Graham backed away from the corner and returned to the dark, warm safety of the maintenance corridor.  He looked inside the air duct to see if Charley was on his way.  No such luck.  Graham could just make out Charley’s large shoulders still laboring away, trying to get around the corner in the shaft.  He wanted to wait for Charley, but he knew that there was no time to waste.  Ian and Peggy Lee could be finished at any second.  It was up to him and him alone.  He wondered what Burt Reynolds would have done in the same situation and wished he could call him on a celestial CB to get some advice.  He did not feel like the right man for this job, but he was the only person standing between Peggy Lee and Ian’s destructive plot to destroy the Brain Room and the resulting sudden and massive die-off in Southern California.  He knew he had to do something.
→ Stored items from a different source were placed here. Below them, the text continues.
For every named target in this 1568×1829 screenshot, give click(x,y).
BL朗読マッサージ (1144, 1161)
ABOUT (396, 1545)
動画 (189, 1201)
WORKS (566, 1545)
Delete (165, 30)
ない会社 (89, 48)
The air vent’s cover still hung loosely by one twisted screw.  If he could yank the weighty cover free, he could use it as a weapon against Ian.  Maybe he would land a lucky blow and put Ian on his back before Peggy Lee could get involved.  It was worth a shot. 
Graham took hold of the cover and pulled.  The stubborn screw would not give.  He put his foot against the wall for better leverage and pulled again.  He could feel the cover giving way, and then suddenly it popped free.  Graham fell backward into one of the server racks with a thud.  He sat silently, holding the cover in his hands and listening.  He thought he heard Ian whispering, but he could not be sure.  He was afraid that he had just forfeited the element of surprise.  He quietly shifted onto his hands and knees and crawled back over to the corner.  Peggy Lee had disappeared.  But Graham still was not sure whether they knew he was in the room with them or not.  Perhaps she had just finished up her work on that explosive device and was helping Ian.
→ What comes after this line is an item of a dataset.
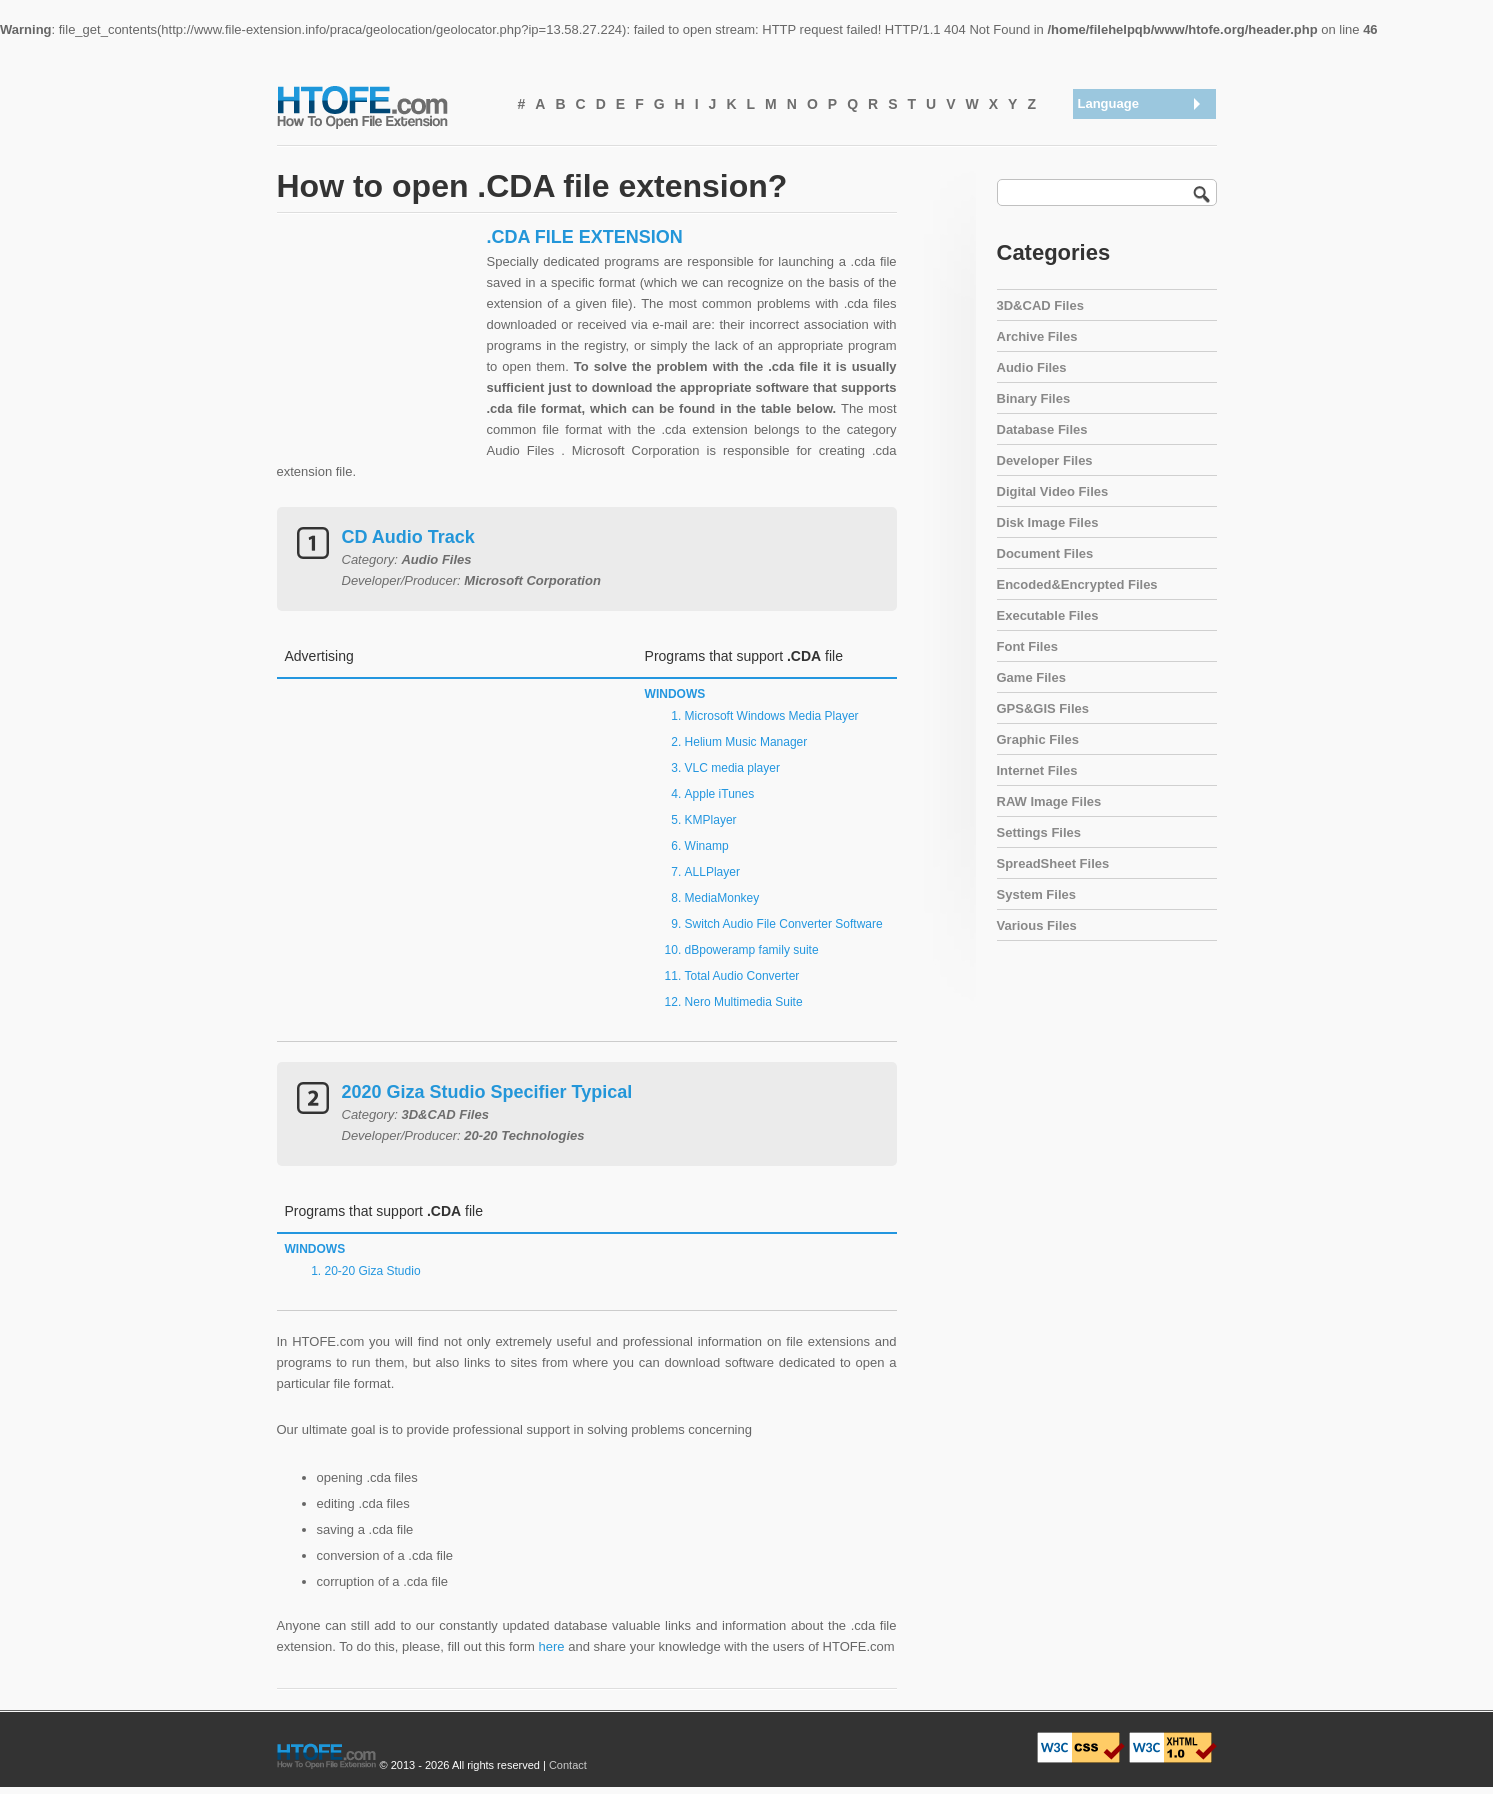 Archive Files (1037, 336)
He stayed stock still for a moment, listening.  Then, he peered around the corner of the line of server racks.  Did they know he was there?  He could not tell.  He could not hear anything – just the low hum of the servers.
Graham took a silent, deep breath, gathered his courage, and counted to three in his head.  On three, he rose up, stepped quickly around the end of the server rack, and with all his might swung the metal cover like a baseball bat at a height that he hoped would connect directly with the base of Ian’s skull.